--- Record excerpts Enclosed Below ---

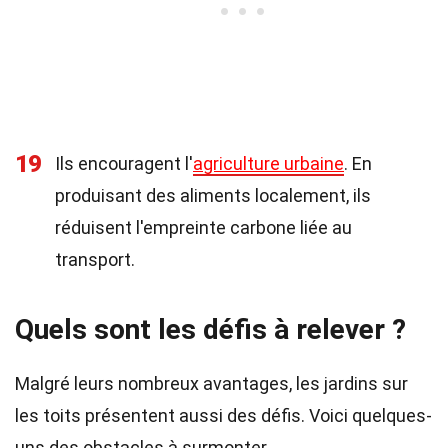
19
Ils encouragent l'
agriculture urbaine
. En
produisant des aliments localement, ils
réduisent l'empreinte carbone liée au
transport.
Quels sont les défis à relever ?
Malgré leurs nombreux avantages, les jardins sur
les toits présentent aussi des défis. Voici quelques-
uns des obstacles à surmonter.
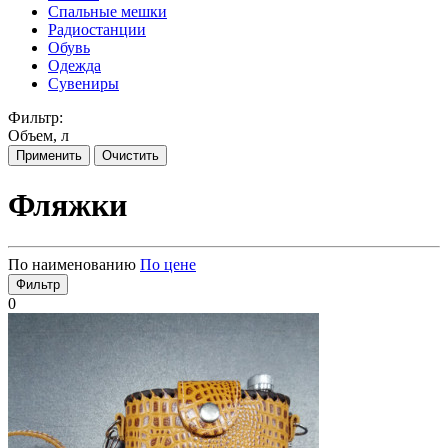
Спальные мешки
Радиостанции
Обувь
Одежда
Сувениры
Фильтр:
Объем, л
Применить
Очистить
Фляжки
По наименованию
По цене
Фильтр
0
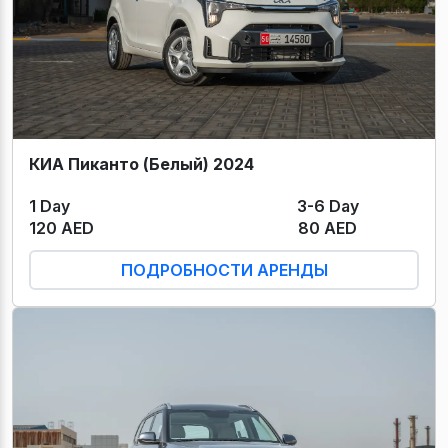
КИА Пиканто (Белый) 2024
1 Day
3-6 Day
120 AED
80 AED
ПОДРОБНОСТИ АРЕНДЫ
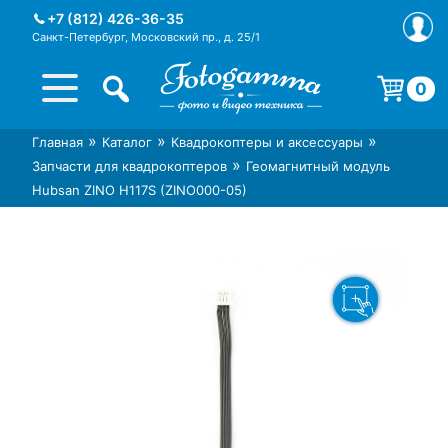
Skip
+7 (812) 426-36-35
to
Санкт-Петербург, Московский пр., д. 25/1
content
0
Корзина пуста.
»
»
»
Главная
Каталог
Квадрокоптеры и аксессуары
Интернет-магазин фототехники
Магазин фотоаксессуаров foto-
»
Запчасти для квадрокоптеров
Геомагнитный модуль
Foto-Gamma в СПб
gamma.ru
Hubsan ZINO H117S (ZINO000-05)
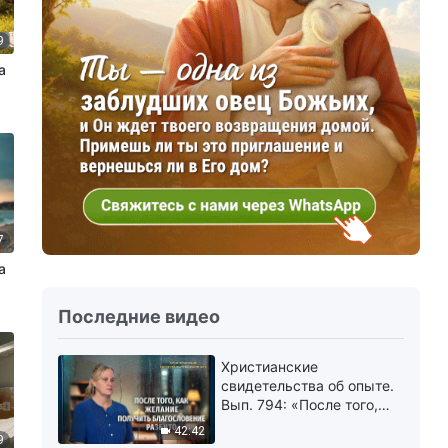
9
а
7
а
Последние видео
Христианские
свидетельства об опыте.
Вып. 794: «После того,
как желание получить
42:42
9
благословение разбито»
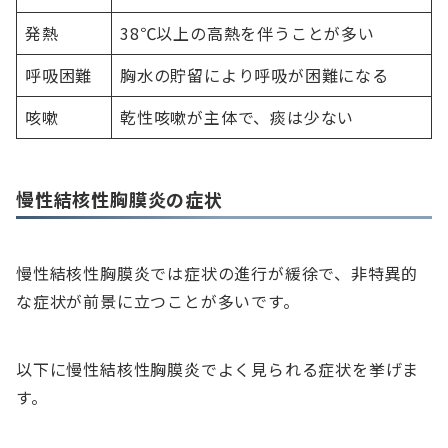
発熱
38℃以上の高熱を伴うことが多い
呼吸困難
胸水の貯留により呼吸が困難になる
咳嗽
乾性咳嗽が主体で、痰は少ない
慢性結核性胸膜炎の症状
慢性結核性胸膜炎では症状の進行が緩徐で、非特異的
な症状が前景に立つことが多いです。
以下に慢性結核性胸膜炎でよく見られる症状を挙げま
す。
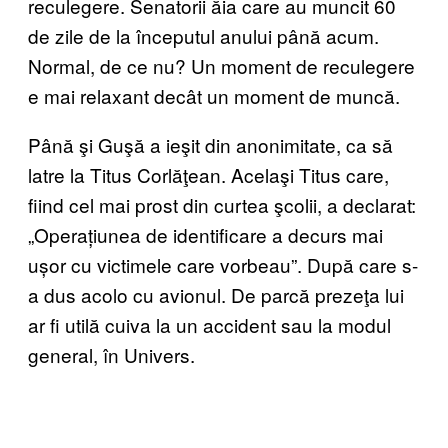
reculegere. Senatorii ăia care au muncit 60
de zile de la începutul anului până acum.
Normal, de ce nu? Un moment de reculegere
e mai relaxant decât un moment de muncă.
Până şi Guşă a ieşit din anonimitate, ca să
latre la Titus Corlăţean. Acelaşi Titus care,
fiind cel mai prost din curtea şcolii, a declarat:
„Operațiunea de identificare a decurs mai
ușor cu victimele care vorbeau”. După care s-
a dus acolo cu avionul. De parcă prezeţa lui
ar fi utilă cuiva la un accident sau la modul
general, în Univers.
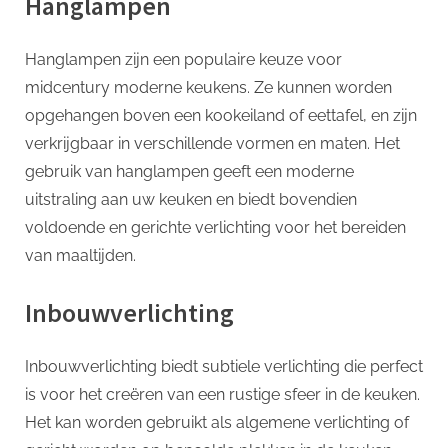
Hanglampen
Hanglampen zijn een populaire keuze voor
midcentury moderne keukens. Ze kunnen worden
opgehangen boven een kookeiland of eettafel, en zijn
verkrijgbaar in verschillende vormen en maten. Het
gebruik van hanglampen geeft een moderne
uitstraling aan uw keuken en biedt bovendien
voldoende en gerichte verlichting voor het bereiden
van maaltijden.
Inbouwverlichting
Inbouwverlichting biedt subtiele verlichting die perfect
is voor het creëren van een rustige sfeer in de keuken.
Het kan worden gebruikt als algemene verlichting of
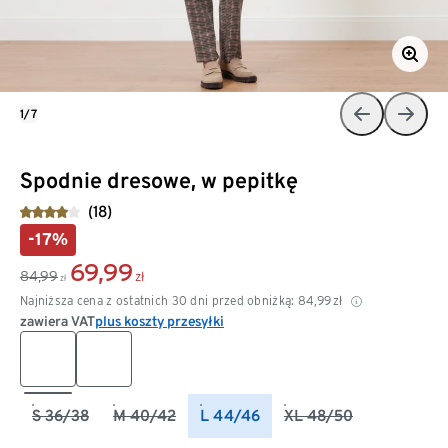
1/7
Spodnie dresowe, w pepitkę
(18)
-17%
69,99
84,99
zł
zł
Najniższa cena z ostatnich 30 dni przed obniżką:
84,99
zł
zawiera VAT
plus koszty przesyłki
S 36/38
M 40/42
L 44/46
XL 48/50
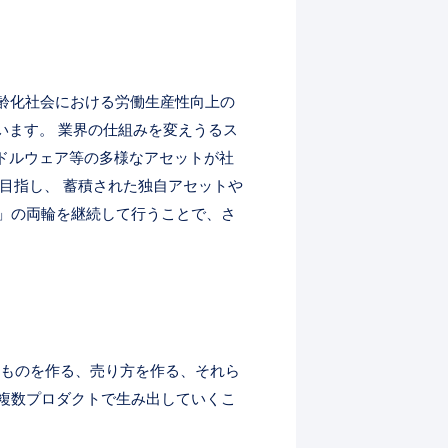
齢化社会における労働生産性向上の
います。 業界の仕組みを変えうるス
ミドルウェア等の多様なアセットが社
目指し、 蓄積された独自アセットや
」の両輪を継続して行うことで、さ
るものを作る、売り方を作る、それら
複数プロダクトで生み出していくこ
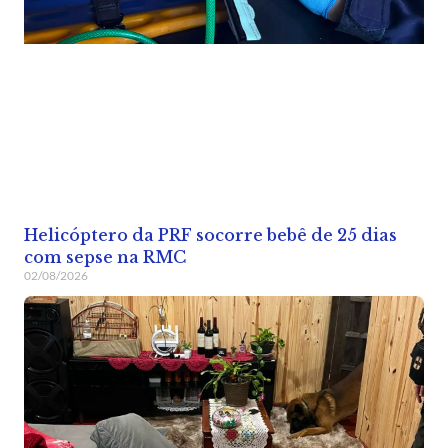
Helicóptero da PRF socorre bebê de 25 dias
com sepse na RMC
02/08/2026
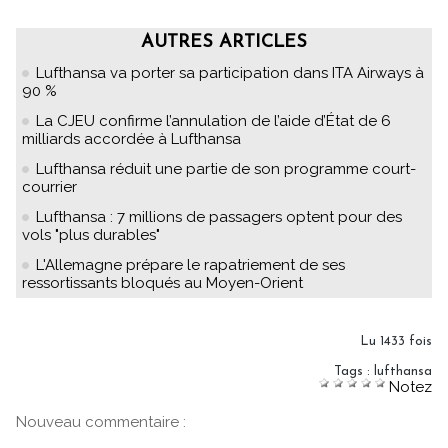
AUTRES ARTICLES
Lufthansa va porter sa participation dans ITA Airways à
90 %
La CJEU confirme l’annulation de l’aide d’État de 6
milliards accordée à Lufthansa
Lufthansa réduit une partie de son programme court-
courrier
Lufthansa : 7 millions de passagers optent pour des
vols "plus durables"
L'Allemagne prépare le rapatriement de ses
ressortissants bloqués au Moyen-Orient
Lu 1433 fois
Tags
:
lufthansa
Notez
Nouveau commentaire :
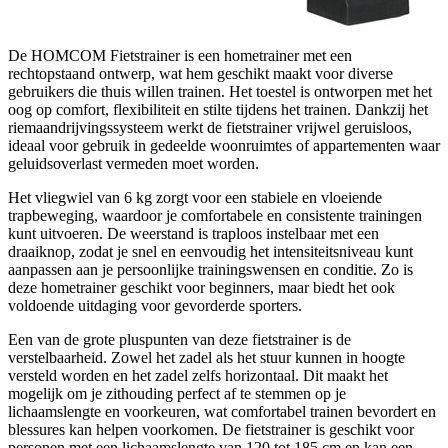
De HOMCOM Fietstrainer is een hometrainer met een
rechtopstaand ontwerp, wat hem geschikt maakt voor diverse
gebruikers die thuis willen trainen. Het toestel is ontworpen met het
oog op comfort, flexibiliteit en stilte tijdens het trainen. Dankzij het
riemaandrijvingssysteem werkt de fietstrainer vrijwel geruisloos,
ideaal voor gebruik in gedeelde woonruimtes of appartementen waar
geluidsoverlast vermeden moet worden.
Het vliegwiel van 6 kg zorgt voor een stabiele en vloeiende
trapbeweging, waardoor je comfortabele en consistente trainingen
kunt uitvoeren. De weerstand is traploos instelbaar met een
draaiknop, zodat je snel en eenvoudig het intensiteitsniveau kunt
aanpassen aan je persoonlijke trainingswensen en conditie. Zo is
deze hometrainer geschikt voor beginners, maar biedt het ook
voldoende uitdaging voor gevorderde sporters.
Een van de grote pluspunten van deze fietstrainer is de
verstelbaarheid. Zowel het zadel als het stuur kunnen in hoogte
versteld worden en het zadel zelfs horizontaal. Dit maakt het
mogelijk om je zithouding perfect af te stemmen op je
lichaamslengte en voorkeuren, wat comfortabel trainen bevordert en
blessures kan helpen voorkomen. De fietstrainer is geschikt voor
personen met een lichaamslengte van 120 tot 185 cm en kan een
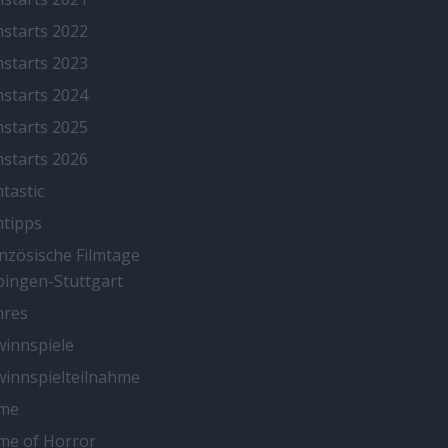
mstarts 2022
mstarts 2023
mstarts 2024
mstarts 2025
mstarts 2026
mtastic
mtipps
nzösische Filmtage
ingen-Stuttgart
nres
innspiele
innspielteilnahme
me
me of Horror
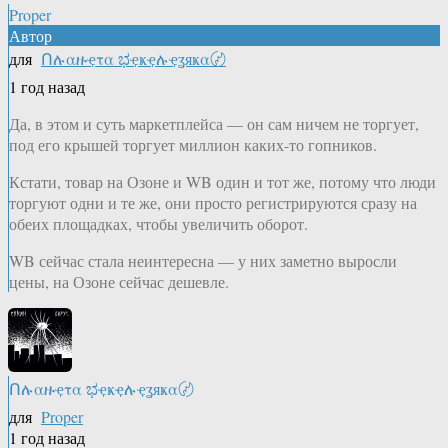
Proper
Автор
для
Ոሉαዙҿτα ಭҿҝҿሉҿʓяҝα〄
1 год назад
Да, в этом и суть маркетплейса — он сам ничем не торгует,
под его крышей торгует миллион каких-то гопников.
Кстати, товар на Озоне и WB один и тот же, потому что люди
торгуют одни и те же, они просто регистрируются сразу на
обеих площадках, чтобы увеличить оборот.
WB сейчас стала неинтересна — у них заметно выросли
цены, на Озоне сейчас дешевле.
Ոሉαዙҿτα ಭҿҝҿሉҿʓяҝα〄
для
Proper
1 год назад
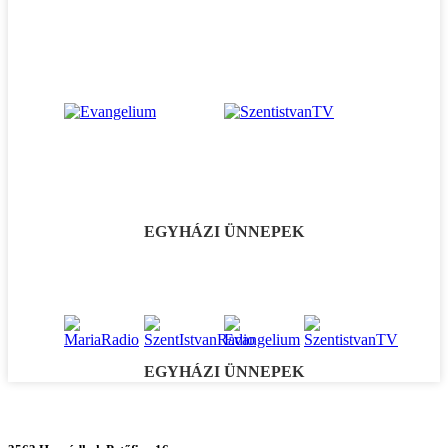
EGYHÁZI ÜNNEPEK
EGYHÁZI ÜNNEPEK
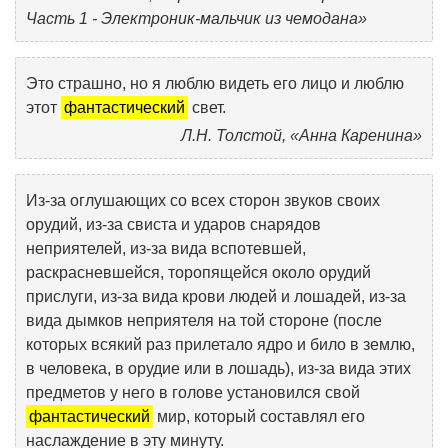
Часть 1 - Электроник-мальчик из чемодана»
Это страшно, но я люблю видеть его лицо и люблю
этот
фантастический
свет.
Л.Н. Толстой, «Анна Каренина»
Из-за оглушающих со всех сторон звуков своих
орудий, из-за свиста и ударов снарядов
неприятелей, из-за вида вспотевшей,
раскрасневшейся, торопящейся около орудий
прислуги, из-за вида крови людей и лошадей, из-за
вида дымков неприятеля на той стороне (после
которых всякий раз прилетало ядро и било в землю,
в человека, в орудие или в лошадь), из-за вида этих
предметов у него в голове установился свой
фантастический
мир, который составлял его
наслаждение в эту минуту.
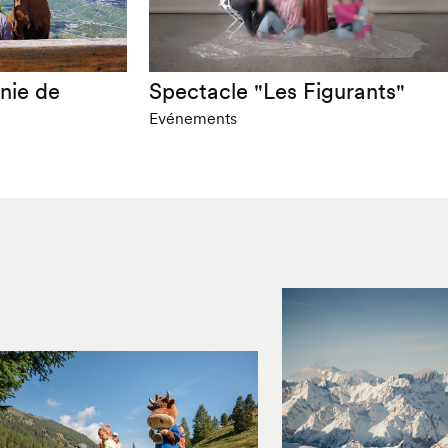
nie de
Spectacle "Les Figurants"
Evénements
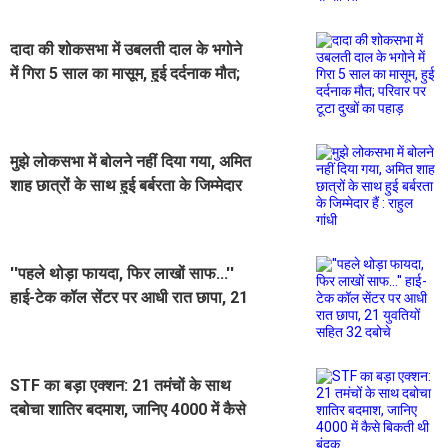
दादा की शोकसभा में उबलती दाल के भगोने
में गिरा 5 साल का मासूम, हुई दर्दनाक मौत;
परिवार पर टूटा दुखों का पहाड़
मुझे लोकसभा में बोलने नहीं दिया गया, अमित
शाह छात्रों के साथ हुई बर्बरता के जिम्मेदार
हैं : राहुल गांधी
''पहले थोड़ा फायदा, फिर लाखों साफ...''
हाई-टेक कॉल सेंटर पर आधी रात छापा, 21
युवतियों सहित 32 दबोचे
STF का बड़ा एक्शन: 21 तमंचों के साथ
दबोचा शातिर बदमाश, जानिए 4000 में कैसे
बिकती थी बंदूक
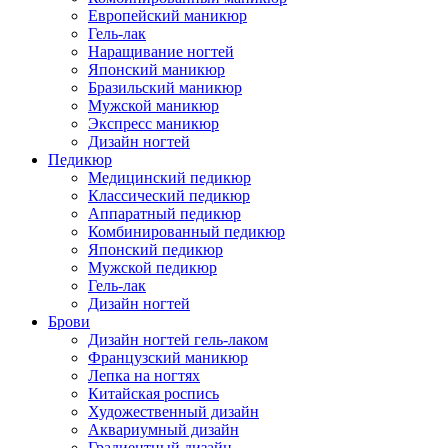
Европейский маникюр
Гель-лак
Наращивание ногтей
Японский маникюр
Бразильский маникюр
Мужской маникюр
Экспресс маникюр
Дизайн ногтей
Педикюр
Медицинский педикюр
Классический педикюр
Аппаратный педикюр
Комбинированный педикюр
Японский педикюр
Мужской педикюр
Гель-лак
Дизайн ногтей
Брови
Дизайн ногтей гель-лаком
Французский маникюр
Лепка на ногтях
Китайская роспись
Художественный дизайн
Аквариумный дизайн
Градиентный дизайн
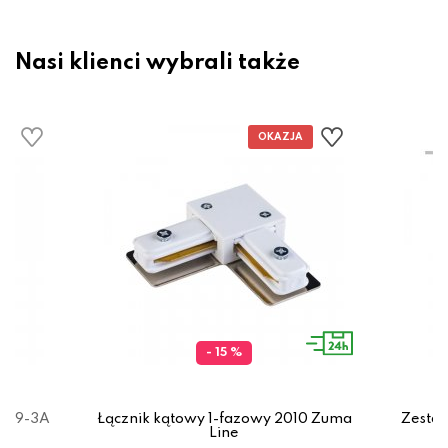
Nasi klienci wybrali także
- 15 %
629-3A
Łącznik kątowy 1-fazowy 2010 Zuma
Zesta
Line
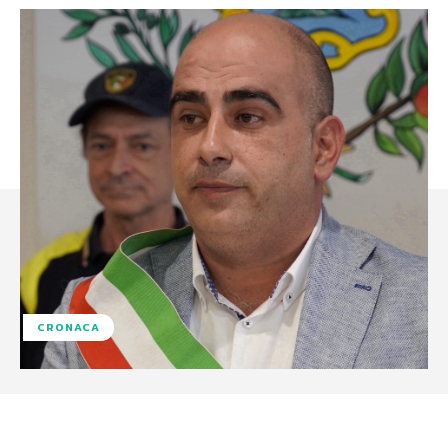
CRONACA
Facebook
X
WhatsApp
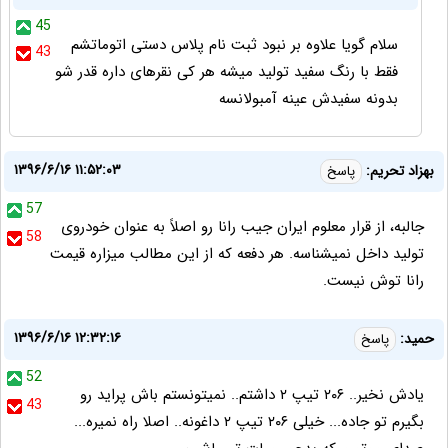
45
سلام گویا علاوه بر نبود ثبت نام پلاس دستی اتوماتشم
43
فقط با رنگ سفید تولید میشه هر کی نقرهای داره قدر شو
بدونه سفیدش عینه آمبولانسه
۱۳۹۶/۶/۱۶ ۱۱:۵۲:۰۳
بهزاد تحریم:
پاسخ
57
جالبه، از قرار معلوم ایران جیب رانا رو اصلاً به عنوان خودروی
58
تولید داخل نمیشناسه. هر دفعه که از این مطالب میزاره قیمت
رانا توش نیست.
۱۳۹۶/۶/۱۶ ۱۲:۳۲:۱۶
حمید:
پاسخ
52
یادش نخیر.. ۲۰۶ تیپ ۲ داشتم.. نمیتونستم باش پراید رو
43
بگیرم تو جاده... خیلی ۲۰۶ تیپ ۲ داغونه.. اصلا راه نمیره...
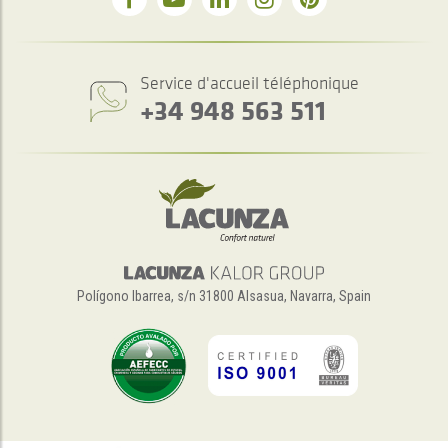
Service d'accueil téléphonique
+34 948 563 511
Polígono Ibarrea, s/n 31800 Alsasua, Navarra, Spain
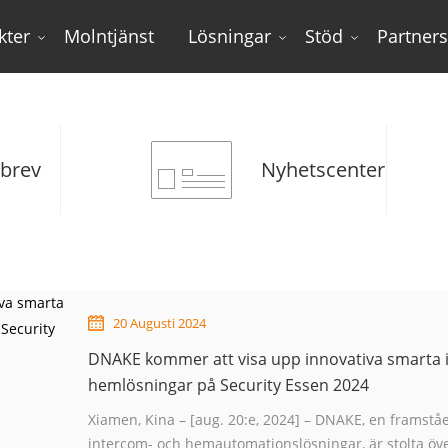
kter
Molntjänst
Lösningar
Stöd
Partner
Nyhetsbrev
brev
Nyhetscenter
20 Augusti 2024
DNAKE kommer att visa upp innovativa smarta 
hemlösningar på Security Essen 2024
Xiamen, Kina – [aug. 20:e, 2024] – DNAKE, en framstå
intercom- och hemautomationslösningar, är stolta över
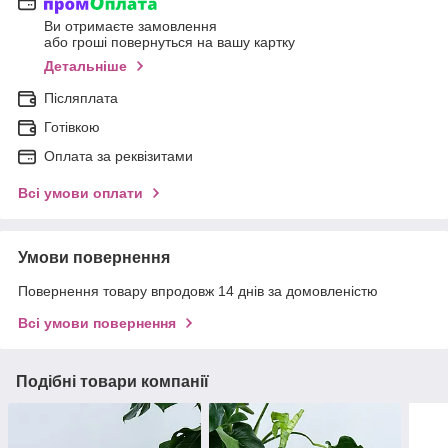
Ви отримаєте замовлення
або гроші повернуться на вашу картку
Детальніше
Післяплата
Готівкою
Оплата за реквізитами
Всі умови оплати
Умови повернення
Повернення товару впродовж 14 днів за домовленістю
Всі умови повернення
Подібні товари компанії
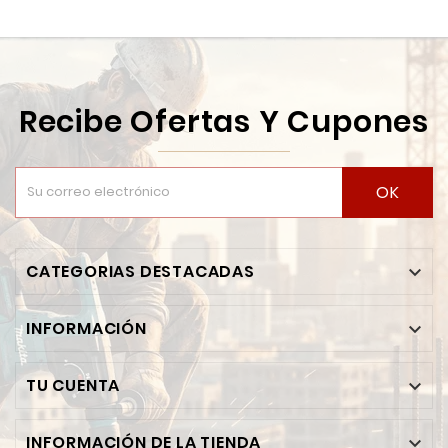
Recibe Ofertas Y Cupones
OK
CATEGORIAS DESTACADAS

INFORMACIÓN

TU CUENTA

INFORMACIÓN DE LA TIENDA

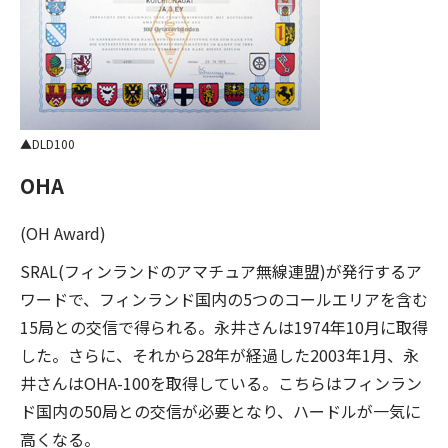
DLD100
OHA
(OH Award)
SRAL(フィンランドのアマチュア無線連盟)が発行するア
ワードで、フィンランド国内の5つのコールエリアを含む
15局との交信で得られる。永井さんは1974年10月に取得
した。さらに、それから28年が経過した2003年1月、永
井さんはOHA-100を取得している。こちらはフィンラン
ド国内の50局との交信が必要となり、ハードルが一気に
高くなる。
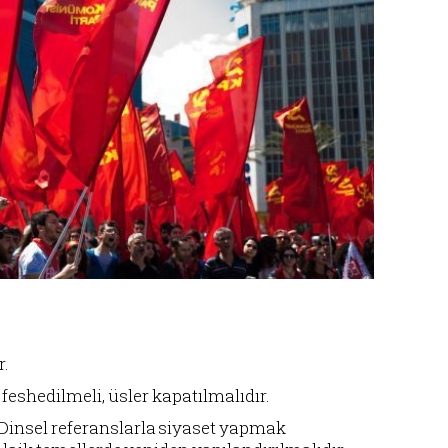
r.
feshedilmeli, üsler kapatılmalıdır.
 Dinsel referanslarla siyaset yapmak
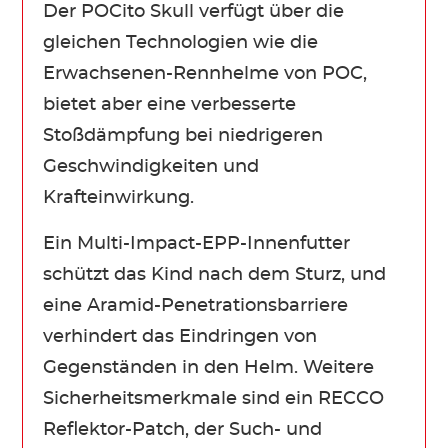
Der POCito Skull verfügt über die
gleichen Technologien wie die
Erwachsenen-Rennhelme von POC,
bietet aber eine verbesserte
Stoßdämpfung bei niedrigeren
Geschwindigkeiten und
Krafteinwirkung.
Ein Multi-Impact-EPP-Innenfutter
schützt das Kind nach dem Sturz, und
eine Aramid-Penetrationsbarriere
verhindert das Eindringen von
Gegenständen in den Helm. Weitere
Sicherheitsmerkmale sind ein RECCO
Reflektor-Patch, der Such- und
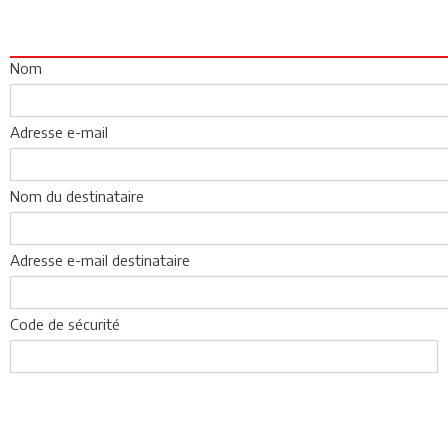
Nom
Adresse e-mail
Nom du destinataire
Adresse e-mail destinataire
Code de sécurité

--- End of Enclosed Record excerpts ---

▶ What is required
With all pictures removed, reproduce the lines from the top of the entries above through the line containing "a decurs mai", exactly as written.

▶ Exercise output
19
Ils encouragent l'
agriculture urbaine
. En
produisant des aliments localement, ils
réduisent l'empreinte carbone liée au
transport.
Quels sont les défis à relever ?
Malgré leurs nombreux avantages, les jardins sur
les toits présentent aussi des défis. Voici quelques-
uns des obstacles à surmonter.
Спальные мешки
Радиостанции
Обувь
Одежда
Сувениры
Фильтр:
Объем, л
Применить
Очистить
Фляжки
По наименованию
По цене
Фильтр
0
КИА Пиканто (Белый) 2024
1 Day
3-6 Day
120 AED
80 AED
ПОДРОБНОСТИ АРЕНДЫ
Skip
+7 (812) 426-36-35
to
Санкт-Петербург, Московский пр., д. 25/1
content
0
Корзина пуста.
»
»
»
Главная
Каталог
Квадрокоптеры и аксессуары
Интернет-магазин фототехники
Магазин фотоаксессуаров foto-
»
Запчасти для квадрокоптеров
Геомагнитный модуль
Foto-Gamma в СПб
gamma.ru
Hubsan ZINO H117S (ZINO000-05)
9
а
7
а
Последние видео
Христианские
свидетельства об опыте.
Вып. 794: «После того,
как желание получить
42:42
9
благословение разбито»
発熱
38℃以上の高熱を伴うことが多い
呼吸困難
胸水の貯留により呼吸が困難になる
咳嗽
乾性咳嗽が主体で、痰は少ない
慢性結核性胸膜炎の症状
慢性結核性胸膜炎では症状の進行が緩徐で、非特異的
な症状が前景に立つことが多いです。
以下に慢性結核性胸膜炎でよく見られる症状を挙げま
す。
reculegere. Senatorii ăia care au muncit 60
de zile de la începutul anului până acum.
Normal, de ce nu? Un moment de reculegere
e mai relaxant decât un moment de muncă.
Până şi Guşă a ieşit din anonimitate, ca să
latre la Titus Corlăţean. Acelaşi Titus care,
fiind cel mai prost din curtea şcolii, a declarat:
„Operațiunea de identificare a decurs mai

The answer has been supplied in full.